# hp laserjet m28-m31 scanner non détecté



## Kerala (26 Avril 2019)

Bonjour,

J'ai acheté une imprimante laser multifonction (hp laserjet m28-m31) (ce modèle ne peut être branché qu'à partir de l'USB)  il y a 2 mois, mais je ne l'ai installée qu'il y a 5 jours. Le premier jour c'était parfait, tout allait bien, mais le jour suivant impossible de faire fonctionner le scanner qui n'arrive pas à être reconnu.

J'ai tout désinstallé et réinstallé, mais cela ne marche toujours pas. J'ai ensuite réinitialisé le système d'impression et toujours rien. Enfin, j'ai supprimé les gestionnaires d'imprimante dans la bibliothèque. J'ai de nouveau tout installé et cela ne marche toujours pas. Dès que j'essaie de scanner, j'ai une fenêtre qui apparaît sur l'écran de mon ordinateur, et celle-ci me dit : "que mon imprimante n'est pas disponible actuellement. Et que je dois vérifier si elle est connectée et bien sous tension". Après vérification tout est parfaitement branché...

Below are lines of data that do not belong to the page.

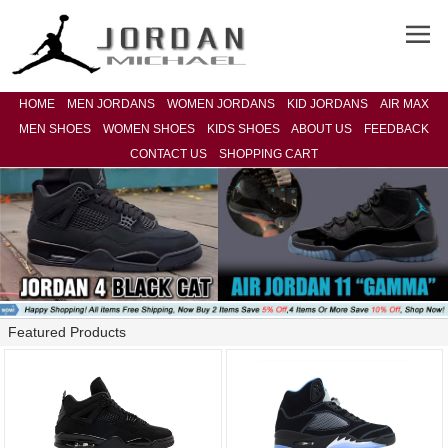
HOME
MEN JORDANS
WOMEN JORDANS
KID JORDANS
AIR MAX
MEN SHOES
WOMEN SHOES
KIDS SHOES
ABOUT US
FEEDBACK
CONTACT US
SHOPPING CART
Featured Products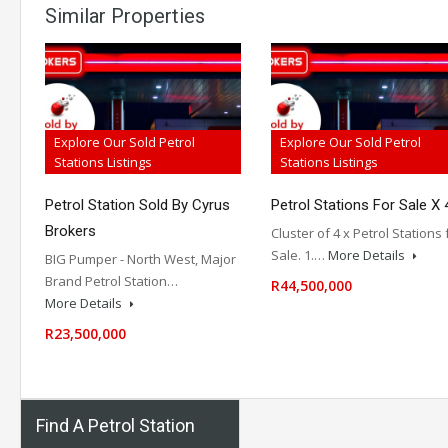
Similar Properties
Explore Our Sold Petrol
Explore Our Sold Petrol
Stations Listings
Stations Listings
Petrol Station Sold By Cyrus
Petrol Stations For Sale X 
Brokers
Cluster of 4 x Petrol Stations 
Sale. 1.…
More Details
BIG Pumper - North West, Major
Brand Petrol Station…
R44,500,000
More Details
R23,500,000
Find A Petrol Station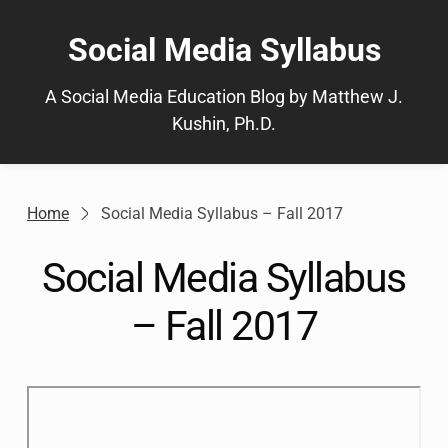
Skip
to
Social Media Syllabus
content
A Social Media Education Blog by Matthew J.
Kushin, Ph.D.
Home
Social Media Syllabus – Fall 2017
Social Media Syllabus
– Fall 2017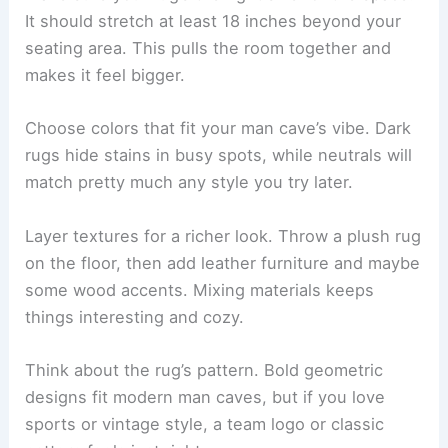
It should stretch at least 18 inches beyond your
seating area. This pulls the room together and
makes it feel bigger.
Choose colors that fit your man cave’s vibe. Dark
rugs hide stains in busy spots, while neutrals will
match pretty much any style you try later.
Layer textures for a richer look. Throw a plush rug
on the floor, then add leather furniture and maybe
some wood accents. Mixing materials keeps
things interesting and cozy.
Think about the rug’s pattern. Bold geometric
designs fit modern man caves, but if you love
sports or vintage style, a team logo or classic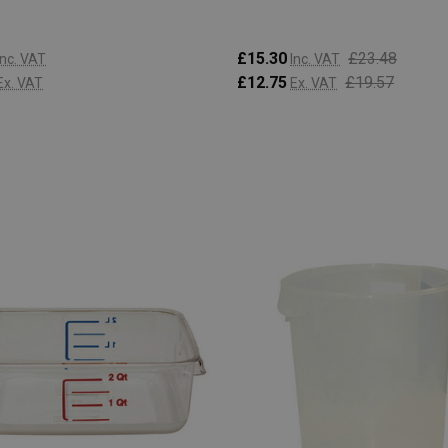
£15.30
£23.48
Inc. VAT
Inc. VAT
£12.75
£19.57
Ex. VAT
Ex. VAT
:
Quantity:
ADD TO CART
ADD TO CART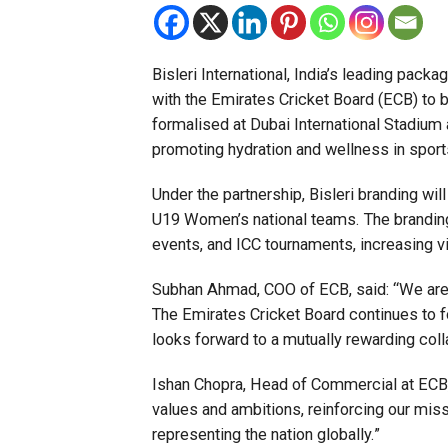
Bisleri International, India’s leading pack
with the Emirates Cricket Board (ECB) to 
formalised at Dubai International Stadium 
promoting hydration and wellness in sport
Under the partnership, Bisleri branding wi
U19 Women’s national teams. The branding w
events, and ICC tournaments, increasing vis
Subhan Ahmad, COO of ECB, said: “We are de
The Emirates Cricket Board continues to f
looks forward to a mutually rewarding col
Ishan Chopra, Head of Commercial at ECB, 
values and ambitions, reinforcing our mis
representing the nation globally.”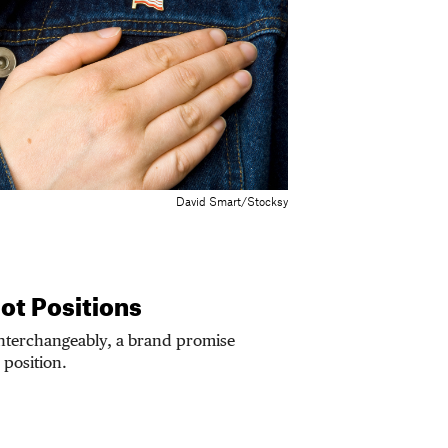
David Smart/Stocksy
ot Positions
interchangeably, a brand promise
 position.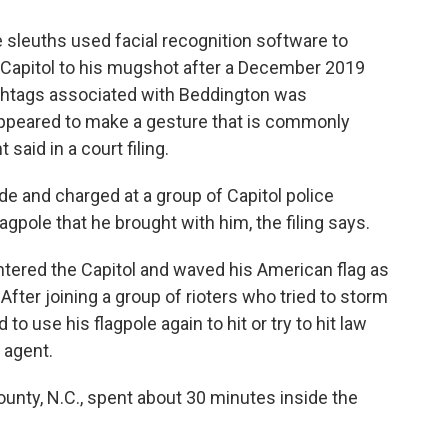
e sleuths used facial recognition software to
 Capitol to his mugshot after a December 2019
hashtags associated with Beddington was
ppeared to make a gesture that is commonly
said in a court filing.
de and charged at a group of Capitol police
lagpole that he brought with him, the filing says.
entered the Capitol and waved his American flag as
fter joining a group of rioters who tried to storm
o use his flagpole again to hit or try to hit law
 agent.
ounty, N.C., spent about 30 minutes inside the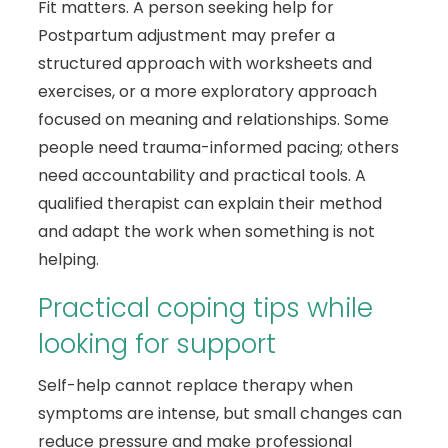
Fit matters. A person seeking help for
Postpartum adjustment may prefer a
structured approach with worksheets and
exercises, or a more exploratory approach
focused on meaning and relationships. Some
people need trauma-informed pacing; others
need accountability and practical tools. A
qualified therapist can explain their method
and adapt the work when something is not
helping.
Practical coping tips while
looking for support
Self-help cannot replace therapy when
symptoms are intense, but small changes can
reduce pressure and make professional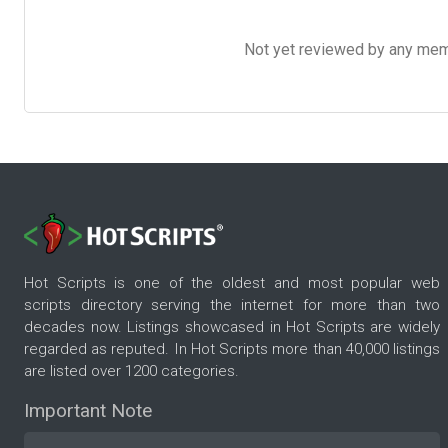
Not yet reviewed by any member
Hot Scripts is one of the oldest and most popular web
scripts directory serving the internet for more than two
decades now. Listings showcased in Hot Scripts are widely
regarded as reputed. In Hot Scripts more than 40,000 listings
are listed over 1200 categories.
Important Note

Est-ce que quelqu'un aurait une idée ? Merci par avance pour votre aide.

J'ai bien entendu téléphoné au service HP, mais celui-ci semble encore plus perdu que moi.

J'ai décidé d'acheter un nouveau câble USB, mais je ne pense pas que cela soit ça, car lorsque j’essaie d'imprimer cela marche (même si sur l'icône de l'imprimante que je vois sur mon ordinateur elle apparaît comme déconnectée).

Je suis ouvert à toutes vos propositions. Et merci encore une fois pour votre aide... J'oubliais, je suis avec le dernier système d'exploitation en date.


----------



## Chris K (26 Avril 2019)

Bonjour, est-ce un modèle compatible AirPrint et si oui, as-tu tenté de brancher ton imprimante sur ta box internet et voir si tu arrives à y accéder via ton ordi ?

As-tu tenté (je suppose que oui si tu as eu une aide HP) de scanner directement via « Préférences Systèmes / Imprimantes et scanner / Tu sélectionnes ton imprimantes et tu choisis l’onglet « Numériser » puis « Ouvrir le scanner... »


----------



## Kerala (26 Avril 2019)

En fait, lorsque je vais dans Préférences Systèmes / Imprimantes et scanner / , je n'ai pas d'onglet, je peux simplement cliquer sur mon imprimante et choisir par exemple mes préférences de partage.

Par contre, je ne vois pas mon scanner lorsque j'ouvre l'application transfert d'image...

Pour AirPrint, je ne m'en sers jamais. Que dois-je faire ? Brancher mon imprimante sur ma box en USB ? Mais ensuite ?

Merci beaucoup pour ton aide...


----------



## Chris K (26 Avril 2019)

Je trouve assez bizarre que tu n’ai pas l’option « Ouvrir le scanner... ».

As-tu installé la panoplie d’outils que propose HP (« HP Easy Start » je crois : https://123.hp.com/fr/fr/devices/laserjet) ?

Perso j’ai eu quelques soucis avec mon scanner HP. Parfois ça marchait si j’installais les outils HP, parfois j’ai dû les désinstaller complètement et laisser faire MacOS.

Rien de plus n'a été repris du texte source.